Exercise instructions
The answer consists only of the lines from the beginning of the listing below to the line holding "Код запчастини", inclusive, with every picture removed.

------ Provided data ------

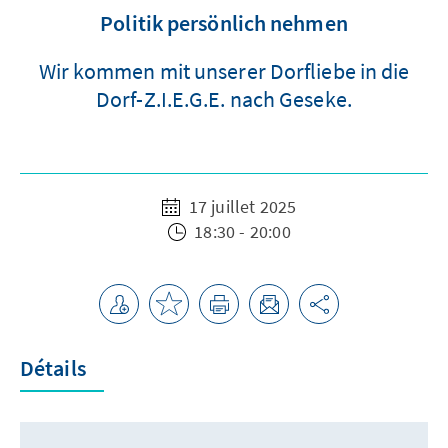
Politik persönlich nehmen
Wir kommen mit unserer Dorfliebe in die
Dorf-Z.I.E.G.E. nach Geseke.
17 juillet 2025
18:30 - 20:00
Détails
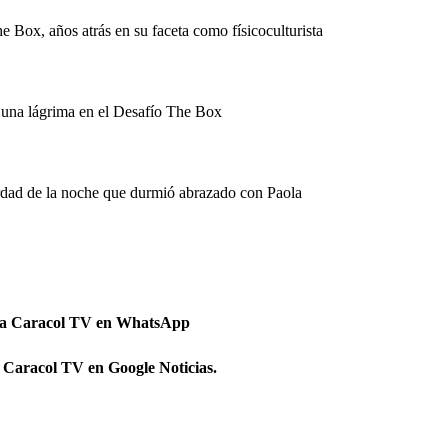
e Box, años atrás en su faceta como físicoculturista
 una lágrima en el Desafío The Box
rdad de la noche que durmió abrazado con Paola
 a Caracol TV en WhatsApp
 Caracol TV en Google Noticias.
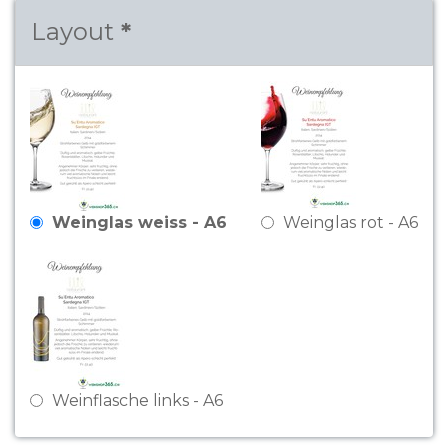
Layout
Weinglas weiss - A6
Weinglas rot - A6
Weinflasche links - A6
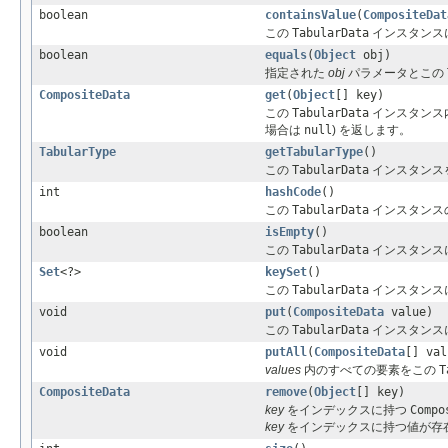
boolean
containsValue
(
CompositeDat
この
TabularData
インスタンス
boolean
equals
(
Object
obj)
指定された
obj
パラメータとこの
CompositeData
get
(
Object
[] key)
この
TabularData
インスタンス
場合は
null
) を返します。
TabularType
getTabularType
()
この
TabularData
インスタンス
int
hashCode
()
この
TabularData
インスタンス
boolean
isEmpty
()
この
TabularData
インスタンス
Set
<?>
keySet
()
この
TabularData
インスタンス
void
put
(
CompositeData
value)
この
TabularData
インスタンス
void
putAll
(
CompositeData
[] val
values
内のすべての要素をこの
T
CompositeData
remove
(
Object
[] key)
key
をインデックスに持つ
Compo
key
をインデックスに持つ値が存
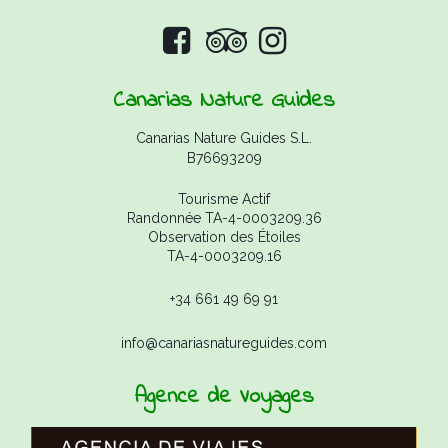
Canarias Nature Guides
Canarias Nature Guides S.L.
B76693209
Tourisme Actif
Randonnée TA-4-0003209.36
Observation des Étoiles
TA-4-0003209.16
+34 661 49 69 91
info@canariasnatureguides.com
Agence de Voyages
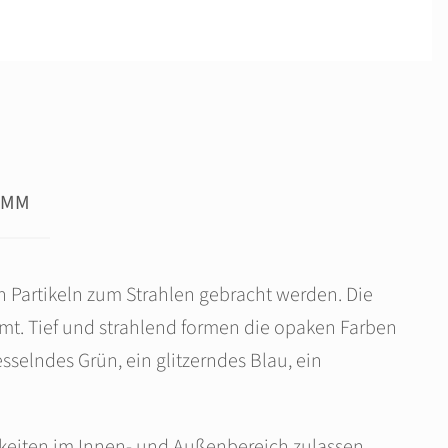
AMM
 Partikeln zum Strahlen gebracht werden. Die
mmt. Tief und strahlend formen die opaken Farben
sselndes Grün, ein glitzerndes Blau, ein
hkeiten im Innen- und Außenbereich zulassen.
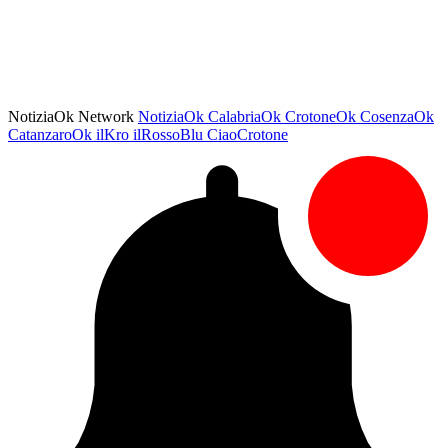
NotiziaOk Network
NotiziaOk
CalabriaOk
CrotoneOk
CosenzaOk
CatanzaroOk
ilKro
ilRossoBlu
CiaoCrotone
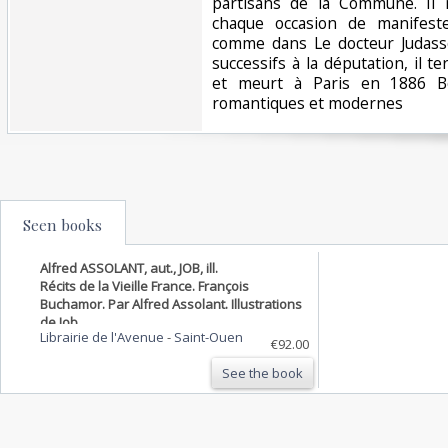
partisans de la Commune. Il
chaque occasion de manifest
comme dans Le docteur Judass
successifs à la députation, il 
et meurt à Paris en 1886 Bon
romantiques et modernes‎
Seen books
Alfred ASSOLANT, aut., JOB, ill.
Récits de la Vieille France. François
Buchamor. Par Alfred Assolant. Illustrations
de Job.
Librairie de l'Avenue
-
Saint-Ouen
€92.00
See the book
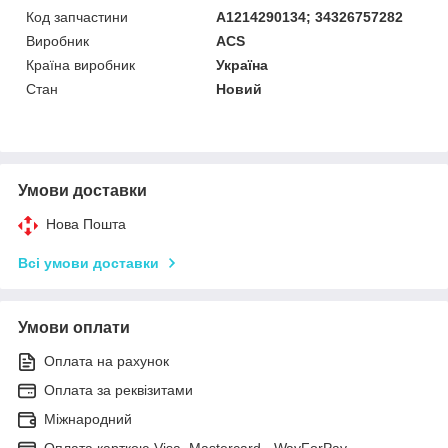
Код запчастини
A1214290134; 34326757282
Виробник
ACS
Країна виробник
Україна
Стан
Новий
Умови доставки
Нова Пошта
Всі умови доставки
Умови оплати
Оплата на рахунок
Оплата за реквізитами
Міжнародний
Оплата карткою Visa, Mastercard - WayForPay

------

Expected output
Politik persönlich nehmen
Wir kommen mit unserer Dorfliebe in die
Dorf-Z.I.E.G.E. nach Geseke.
17 juillet 2025
18:30 - 20:00
Détails
e Box, años atrás en su faceta como físicoculturista
 una lágrima en el Desafío The Box
rdad de la noche que durmió abrazado con Paola
 a Caracol TV en WhatsApp
 Caracol TV en Google Noticias.
Layout
Weinglas weiss - A6
Weinglas rot - A6
Weinflasche links - A6
boolean
containsValue
(
CompositeDat
この
TabularData
インスタンス
boolean
equals
(
Object
obj)
指定された
obj
パラメータとこの
CompositeData
get
(
Object
[] key)
この
TabularData
インスタンス
場合は
null
) を返します。
TabularType
getTabularType
()
この
TabularData
インスタンス
int
hashCode
()
この
TabularData
インスタンス
boolean
isEmpty
()
この
TabularData
インスタンス
Set
<?>
keySet
()
この
TabularData
インスタンス
void
put
(
CompositeData
value)
この
TabularData
インスタンス
void
putAll
(
CompositeData
[] val
values
内のすべての要素をこの
T
CompositeData
remove
(
Object
[] key)
key
をインデックスに持つ
Compo
key
をインデックスに持つ値が存
Canarias Nature Guides
Canarias Nature Guides S.L.
B76693209
Tourisme Actif
Randonnée TA-4-0003209.36
Observation des Étoiles
TA-4-0003209.16
+34 661 49 69 91
info@canariasnatureguides.com
Agence de Voyages
AMM
 Partikeln zum Strahlen gebracht werden. Die
mmt. Tief und strahlend formen die opaken Farben
sselndes Grün, ein glitzerndes Blau, ein
hkeiten im Innen- und Außenbereich zulassen.
NotiziaOk Network
NotiziaOk
CalabriaOk
CrotoneOk
CosenzaOk
CatanzaroOk
ilKro
ilRossoBlu
CiaoCrotone
partisans de la Commune. Il
chaque occasion de manifest
comme dans Le docteur Judass
successifs à la députation, il 
et meurt à Paris en 1886 Bon
romantiques et modernes‎
Seen books
Alfred ASSOLANT, aut., JOB, ill.
Récits de la Vieille France. François
Buchamor. Par Alfred Assolant. Illustrations
de Job.
Librairie de l'Avenue
-
Saint-Ouen
€92.00
See the book
Код запчастини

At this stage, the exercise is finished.